A pointless murder stems from a lengthy meet-cute in Burak Çevik’s second film, a mostly mundane re-enactment of a Turkish family memoir. It all begins with a black frame, and a personal narration directed towards the director’s aunt, who is one of the accomplices of a murder that is, for the most part, vaguely reasoned — which all the more makes every aspect of this re-enactment creepier. The opening 25 minutes feature no actors, but a narration over many static landscape shots, intimate interiors, and urban alienation in parts of Mersin, Izmir, and Istanbul. It is never clear if the narration is verbatim-the killer’s police statement, though every specific detail is voiced with such an impassiveness that it all feels so inexplicably mundane.
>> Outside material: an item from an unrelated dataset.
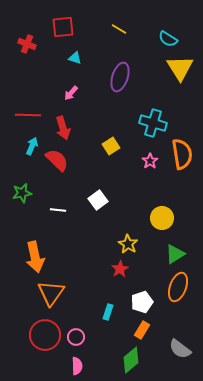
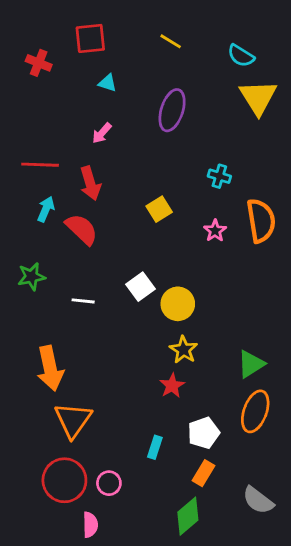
cyan cross: (153, 123) -> (219, 176), size x0.6
yellow circle: (162, 218) -> (178, 304), moved
pink semicircle: (77, 366) -> (90, 525), moved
What leads to the murder is a meet cute of two strangers, Onur and Pelin (the filmmaker’s aunt) during one uneventful night. The rest is a prolonging history of Onur and Pulin’s confused romance, their family dynamics, and an abrupt emotional absence from Pulin, who ultimately decides on finding someone who can assassinate her disapproving mother. In attempts to prove his love for Pulin, Onur devices a plan, volunteering as tribute.
As all of this is described in the film’s landscaped montage that reminded me of Chantel Ackerman’s devastating News from Home (1977). Then it transitions to a second act which boldly centres only on the first night Onur and Pelin meet. At this point of the film, this detail has been long forgotten, and when it becomes clear this is the minuscule segment of a saga in which Çevik would much rather wholeheartedly focus on, Belonging reverses into a poignant film.
How it goes about this isn’t entirely convincing because the first act has already established Onur and Pelin’s inescapable fate, and there just isn’t enough to weigh in the actual narrative other than a few moments philandering with a banal reach for emotional transcendence. The film is so informative in its bleak tone that once we’re given the perspectives of both Onur and Pelin for that one night dalliance, Çevik has little time to justify how such a serendipitous encounter could result in the tragedy in which this entire film devices on.
The premise deserves praise, while it just so happens to also be the film’s greatest flaw. Perhaps if the film’s length were an hour longer, Onur and Pelin’s dynamic would feel far more coherent. Perhaps banality would consequently shift into a more genuine unveiling of these troubled personas.
What we have here are two short films. Its 72-minute runtime is mostly trying, and results in a futile climax. It features the components for a nearly perfect film, though instead we have an original film that is more about procedural expression. That alone, however, makes Belonging a film to behold.
Belonging showed at the Open City Documentary Film Festival in London.